Our Distillery project demonstrates how beautiful architecture and a functioning distillery can coexist in the same space with a lot of planning and design. It wins an award for 2019 Best Attraction in Commercial Real Estate Champions.

Article posted in the Louisville Business First (April 16, 2019):

Some guys hit mid-life and get a Harley.

Kaveh Zamanian wanted something with a little more horsepower. His spouse had a few thoughts about that.

“She said I was going to take our family down the rabbit hole with this cockamamie idea of doing a distillery,” he joked.

And so, an origin story was born. Zamanian, now 54, made his grand wish come true, of course.

After several years on the drawing board, his Rabbit Hole Distillery opened in May 2018 on East Jefferson Street in NuLu.

Rabbit Hole is an architectural marvel, full of glass, wood and steel and built on a vision rooted in Zamanian’s varied life experiences before he settled in Louisville nearly a dozen years ago.

A psychologist by training, Zamanian was born in Iran but moved to Southern California as a child.

He worked in hospitality and had his head turned by California’s burgeoning wine industry — specifically how an indigenous spirit could be marketed not only as product but to create a holistic visitor experience that transcends mere customer service.

Fast forward to the 1990s. Zamanian is based in Chicago, a city with an architectural identity forged by the likes of Louis Sullivan, Frank Lloyd Wright and Mies van der Rohe. He owns a 110-year-old Greystone and decides to gut it to the studs for a redo.

He eventually lands in Louisville, about the time bourbon is getting hot.

“In some ways it reminded me of the early days of craft beer or California wine country,” he recalled. ““I saw opportunity. I thought I could come up with different recipes — there was a monotony in the types of bourbon available, with about 95 percent coming out of four distilleries.

“Scotch was my first love, but then I began to pursue bourbon. It was like an academic practice— learning about the history and traditions. In the old days, there were 300 distilleries, and that many types of recipes and bourbons. I thought, ‘I can be part of this. I can contribute and move the needle in terms of interest in American whiskey.’”

He had a clear picture of how Rabbit Hole should look — it harkened to a house he’d built in Michigan, and the Greystone, where he added a nearly 35-foot staircase from the basement to the third floor.

“A meandering staircase,” he recalled, “that was very sexy and exciting, and more importantly, it made the old building, which would be typically cramped and dark with a lot of rooms, more open.”

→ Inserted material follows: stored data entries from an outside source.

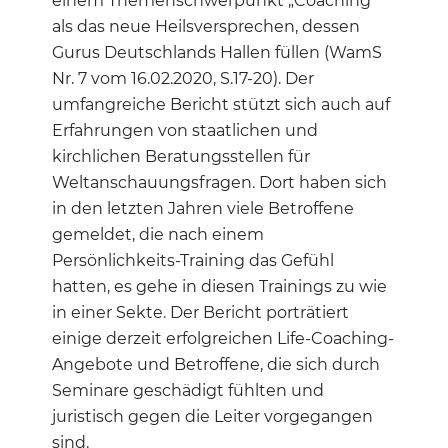
einem Themenschwerpunkt „Coaching“
als das neue Heilsversprechen, dessen
Gurus Deutschlands Hallen füllen (WamS
Nr. 7 vom 16.02.2020, S.17-20). Der
umfangreiche Bericht stützt sich auch auf
Erfahrungen von staatlichen und
kirchlichen Beratungsstellen für
Weltanschauungsfragen. Dort haben sich
in den letzten Jahren viele Betroffene
gemeldet, die nach einem
Persönlichkeits-Training das Gefühl
hatten, es gehe in diesen Trainings zu wie
in einer Sekte. Der Bericht porträtiert
einige derzeit erfolgreichen Life-Coaching-
Angebote und Betroffene, die sich durch
Seminare geschädigt fühlten und
juristisch gegen die Leiter vorgegangen
sind.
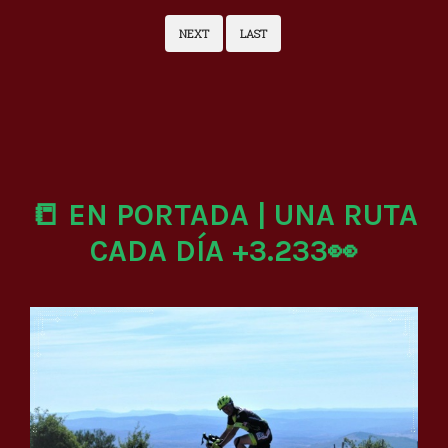
NEXT
LAST
📒 EN PORTADA | UNA RUTA
CADA DÍA +3.233👀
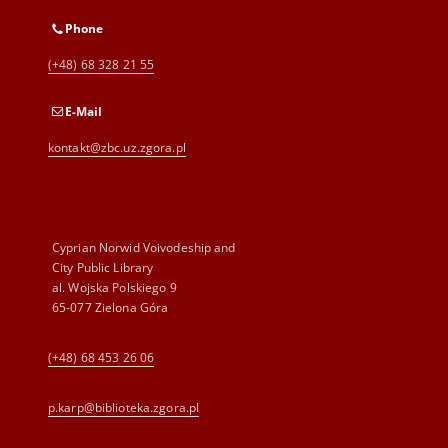
Phone
(+48) 68 328 21 55
E-Mail
kontakt@zbc.uz.zgora.pl
Cyprian Norwid Voivodeship and
City Public Library
al. Wojska Polskiego 9
65-077 Zielona Góra
(+48) 68 453 26 06
p.karp@biblioteka.zgora.pl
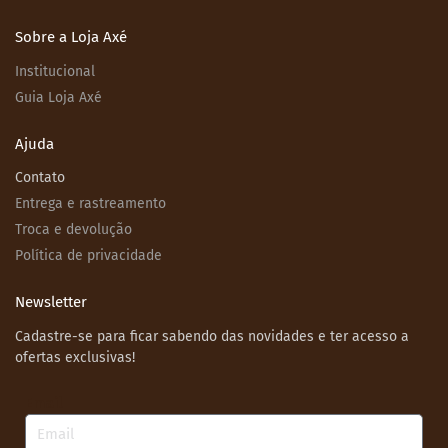
Sobre a Loja Axé
Institucional
Guia Loja Axé
Ajuda
Contato
Entrega e rastreamento
Troca e devolução
Política de privacidade
Newsletter
Cadastre-se para ficar sabendo das novidades e ter acesso a
ofertas exclusivas!
Email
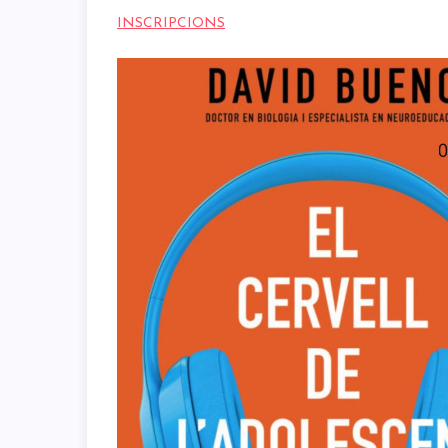
INSCRIPCIONS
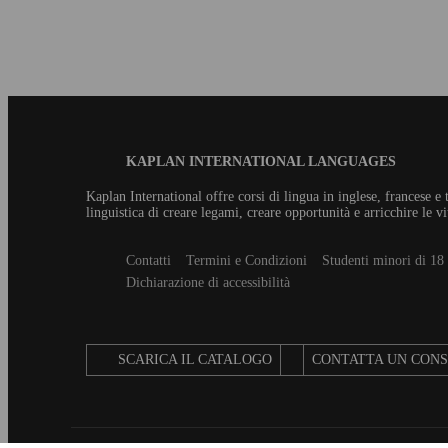
note impossibili). Ma oltre alla 
melodia travolgente, c’è un tes
nascosto nei suoi testi: un ripas
della grammatica inglese! ...
Blog
KAPLAN INTERNATIONAL LANGUAGES
Footer
Kaplan International offre corsi di lingua in inglese, francese 
linguistica di creare legami, creare opportunità e arricchire le vi
Secondary
Contatti
Termini e Condizioni
Studenti minori di 18
footer
Dichiarazione di accessibilità
SCARICA IL CATALOGO
CONTATTA UN CON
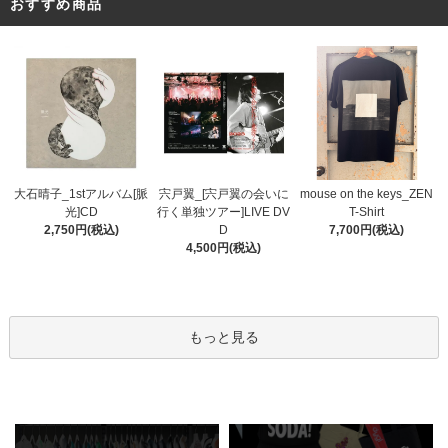
おすすめ商品
宍戸翼_[宍戸翼の会いに
大石晴子_1stアルバム[脈
mouse on the keys_ZEN
行く単独ツアー]LIVE DV
光]CD
T-Shirt
D
2,750円(税込)
7,700円(税込)
4,500円(税込)
もっと見る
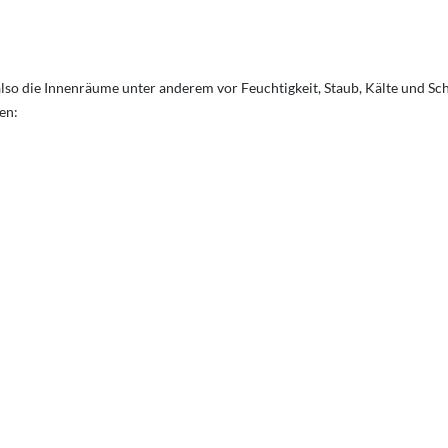
lso die Innenräume unter anderem vor Feuchtigkeit, Staub, Kälte und Sc
en:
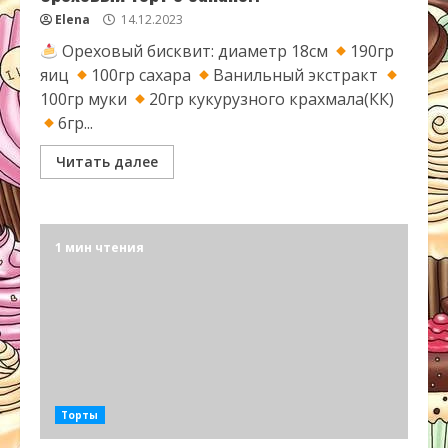
Elena
14.12.2023
Ореховый бисквит: диаметр 18см
190гр
яиц
100гр сахара
Ванильный экстракт
100гр муки
20гр кукурузного крахмала(КК)
6гр...
Читать далее
1 мин чтения
Торты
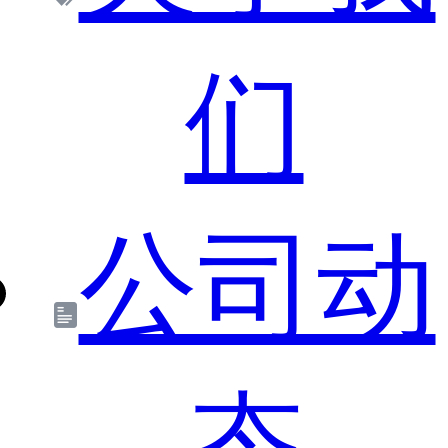
们
公司动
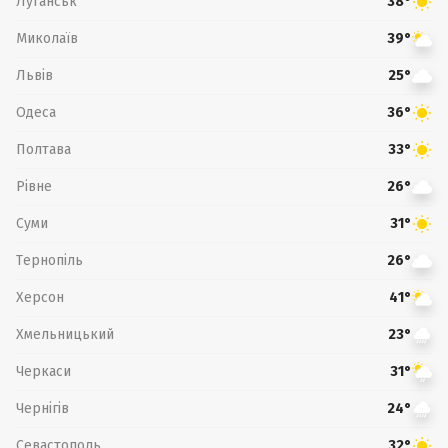
Луганськ
38°
Миколаїв
39°
Львів
25°
Одеса
36°
Полтава
33°
Рівне
26°
Суми
31°
Тернопіль
26°
Херсон
41°
Хмельницький
23°
Черкаси
31°
Чернігів
24°
Севастополь
32°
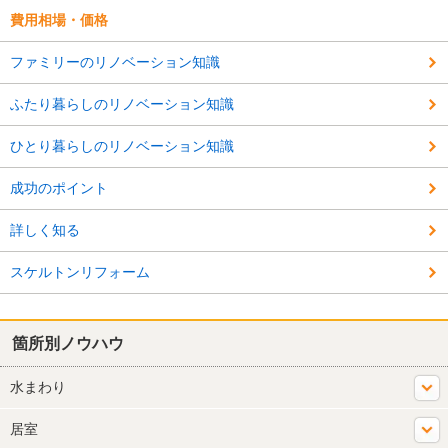
費用相場・価格
ファミリーのリノベーション知識
ふたり暮らしのリノベーション知識
ひとり暮らしのリノベーション知識
成功のポイント
詳しく知る
スケルトンリフォーム
箇所別ノウハウ
水まわり
居室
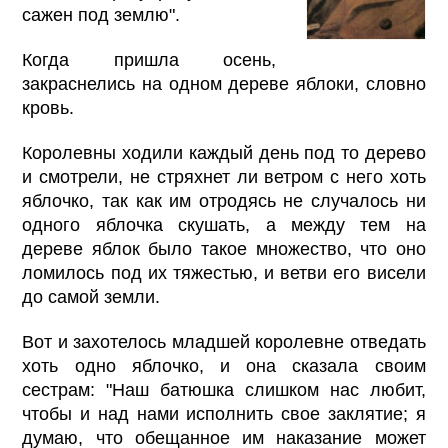
сажен под землю".
Когда пришла осень,
закраснелись на одном дереве яблоки, словно
кровь.
Королевны ходили каждый день под то дерево
и смотрели, не стряхнет ли ветром с него хоть
яблочко, так как им отродясь не случалось ни
одного яблочка скушать, а между тем на
дереве яблок было такое множество, что оно
ломилось под их тяжестью, и ветви его висели
до самой земли.
Вот и захотелось младшей королевне отведать
хоть одно яблочко, и она сказала своим
сестрам: "Наш батюшка слишком нас любит,
чтобы и над нами исполнить свое заклятие; я
думаю, что обещанное им наказание может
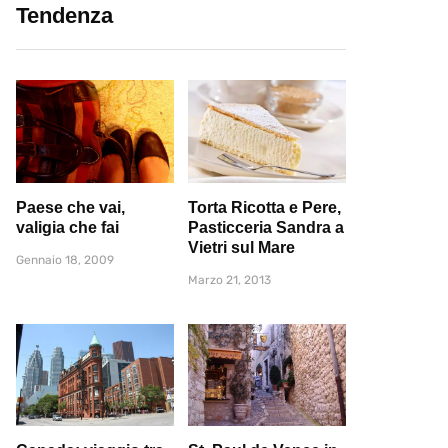
Tendenza
Paese che vai,
Torta Ricotta e Pere,
valigia che fai
Pasticceria Sandra a
Vietri sul Mare
Gennaio 18, 2009
Marzo 21, 2013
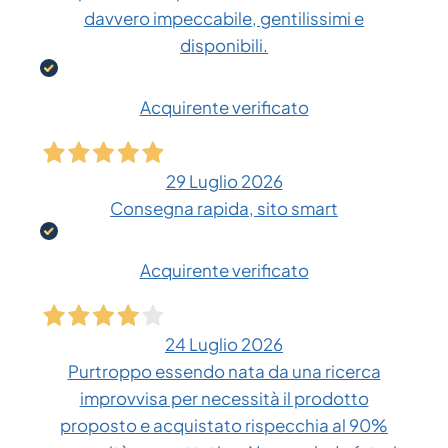
davvero impeccabile, gentilissimi e
disponibili.
Acquirente verificato
29 Luglio 2026
Consegna rapida, sito smart
Acquirente verificato
24 Luglio 2026
Purtroppo essendo nata da una ricerca
improvvisa per necessità il prodotto
proposto e acquistato rispecchia al 90%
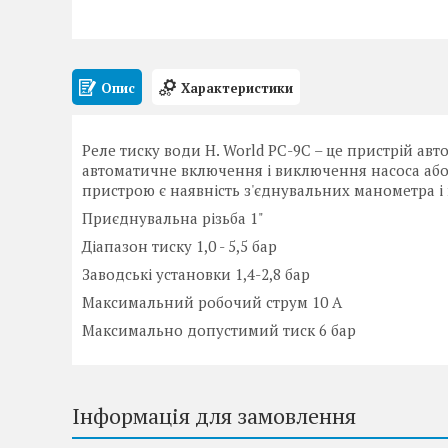
Опис
Характеристики
Реле тиску води H. World PC-9С – це пристрій ав
автоматичне включення і виключення насоса або 
пристрою є наявність з'єднувальних манометра і 
Приєднувальна різьба 1"
Діапазон тиску 1,0 - 5,5 бар
Заводські установки 1,4-2,8 бар
Максимальний робочий струм 10 А
Максимально допустимий тиск 6 бар
Інформація для замовлення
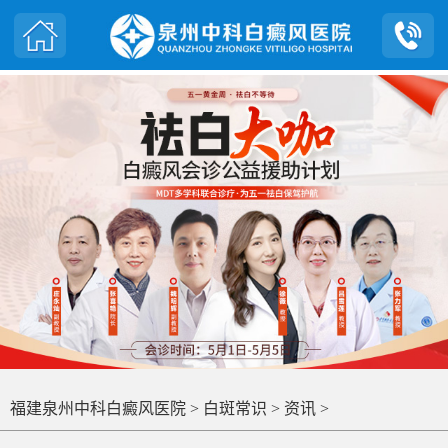
福建泉州中科白癜风医院
>
白斑常识
>
资讯
>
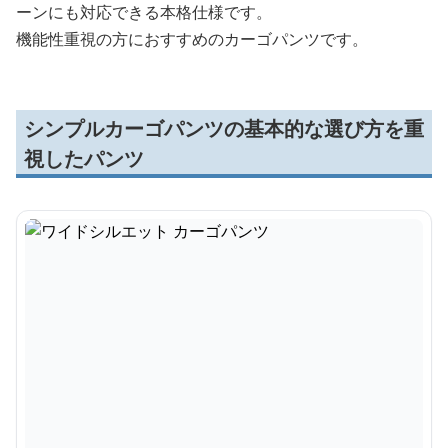
ーンにも対応できる本格仕様です。
機能性重視の方におすすめのカーゴパンツです。
シンプルカーゴパンツの基本的な選び方を重
視したパンツ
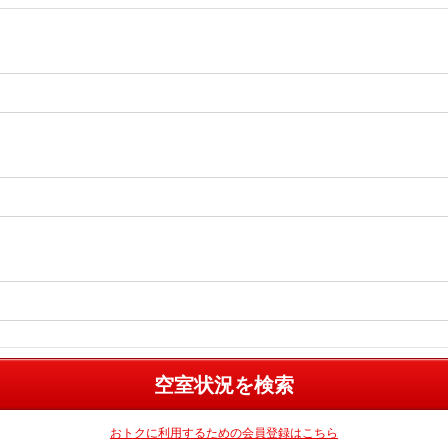
空室状況を検索
おトクに利用するための会員登録はこちら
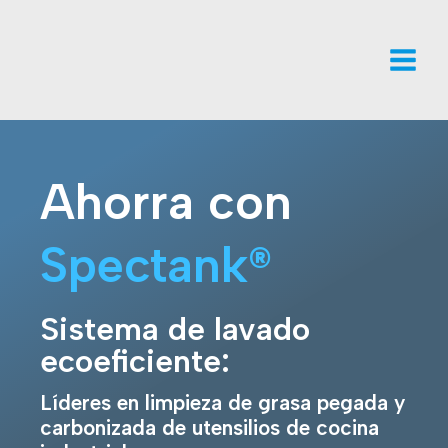
Ir
al
contenido
Main
Menu
Ahorra con
Spectank®
Sistema de lavado
ecoeficiente:
Líderes en limpieza de grasa pegada y
carbonizada de utensilios de cocina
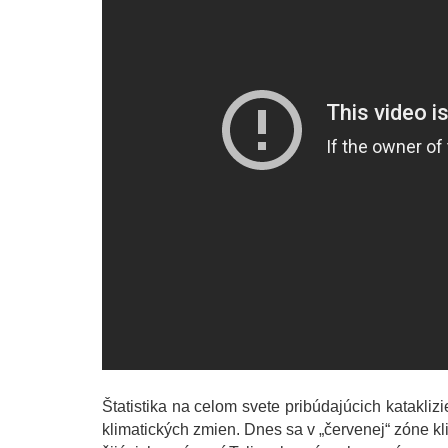
Štatistika na celom svete pribúdajúcich katakl
klimatických zmien. Dnes sa v „červenej“ zóne k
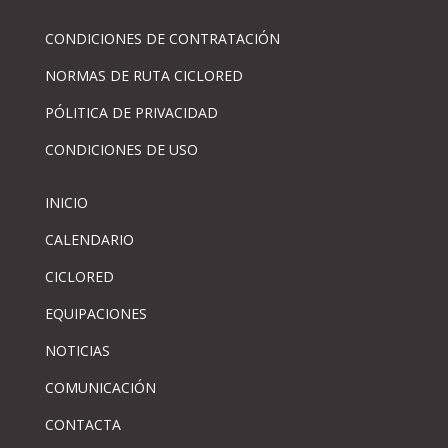
CONDICIONES DE CONTRATACIÓN
NORMAS DE RUTA CICLORED
PÓLITICA DE PRIVACIDAD
CONDICIONES DE USO
INICIO
CALENDARIO
CICLORED
EQUIPACIONES
NOTICIAS
COMUNICACIÓN
CONTACTA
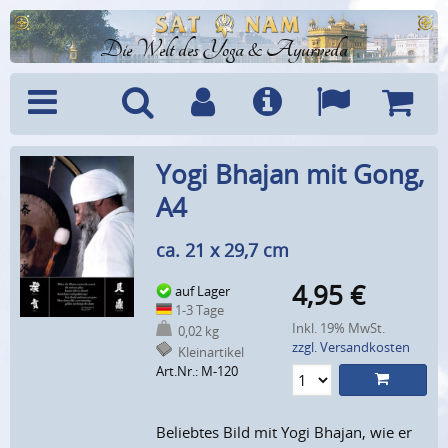
Die Welt des Yoga & Ayurveda
Menü
Suche
Benutzerkonto
Info
Sprachen
Warenk
Yogi Bhajan mit Gong,
A4
ca. 21 x 29,7 cm
4,95
€
auf Lager
1-3 Tage
Inkl. 19% MwSt.
0,02 kg
zzgl. Versandkosten
Kleinartikel
Art.Nr.: M-120
Beliebtes Bild mit Yogi Bhajan, wie er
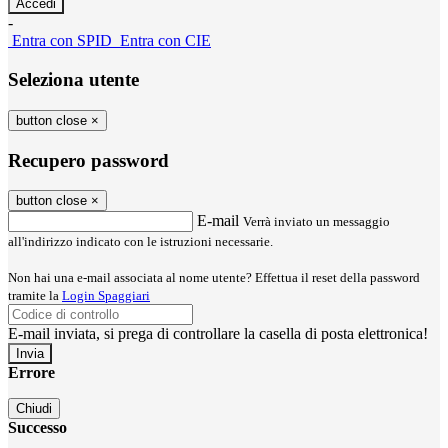
-
Entra con SPID
Entra con CIE
Seleziona utente
button close
×
Recupero password
button close
×
E-mail
Verrà inviato un messaggio
all'indirizzo indicato con le istruzioni necessarie.
Non hai una e-mail associata al nome utente? Effettua il reset della password
tramite la
Login Spaggiari
E-mail inviata, si prega di controllare la casella di posta elettronica!
Errore
Chiudi
Successo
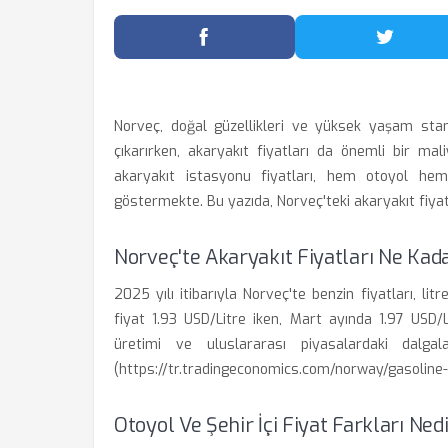
Facebook'ta Paylaş
Twitter
Norveç, doğal güzellikleri ve yüksek yaşam standa
çıkarırken, akaryakıt fiyatları da önemli bir mali
akaryakıt istasyonu fiyatları, hem otoyol hem d
göstermekte. Bu yazıda, Norveç'teki akaryakıt fiyatl
Norveç'te Akaryakıt Fiyatları Ne Kad
2025 yılı itibarıyla Norveç'te benzin fiyatları, l
fiyat 1.93 USD/Litre iken, Mart ayında 1.97 USD/L
üretimi ve uluslararası piyasalardaki dalgal
(https://tr.tradingeconomics.com/norway/gasoline-
Otoyol Ve Şehir İçi Fiyat Farkları Ned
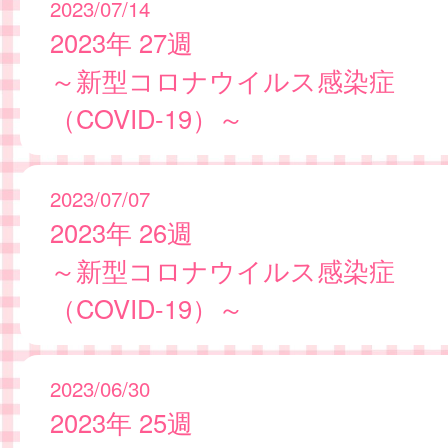
2023/07/14
2023年 27週
～新型コロナウイルス感染症
（COVID-19）～
2023/07/07
2023年 26週
～新型コロナウイルス感染症
（COVID-19）～
2023/06/30
2023年 25週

He showed photos of those homes to architect Doug Pierson and told him: “I want something like this. I want to see it from the outside — as a beacon — but inside, the guests will be completely surrounded by an immersive experience.”

Pierson began sketching, and after some back and forth, he came back with a twist on the Sullivan’s “form follows function” mantra, which holds that the shape of a building should primarily relate to its intended purpose.

“Doug talked about ‘form following process,’” Zamanian said, “and he took it on himself to lay out the steps we take to make whiskey and design the building around that, rather than the other way around.”

To make a long story short, Rabbit Hole visitors get to see all parts of the operation, and with its grand atrium, the distillery has been said to have a cathedral-like feel.

Incidentally, Zamanian and his wife both hold doctorates in psychology (she still practices, while he’s all-in on Rabbit Hole), and he thinks his professional training has helped build a company culture that employees want to be part of. It definitely helped him moderate design debates.

“The engineers just want to know the facts. They do the math and don’t care if it’s pretty,” he said.” The architect wants it to be art. And I was the referee.”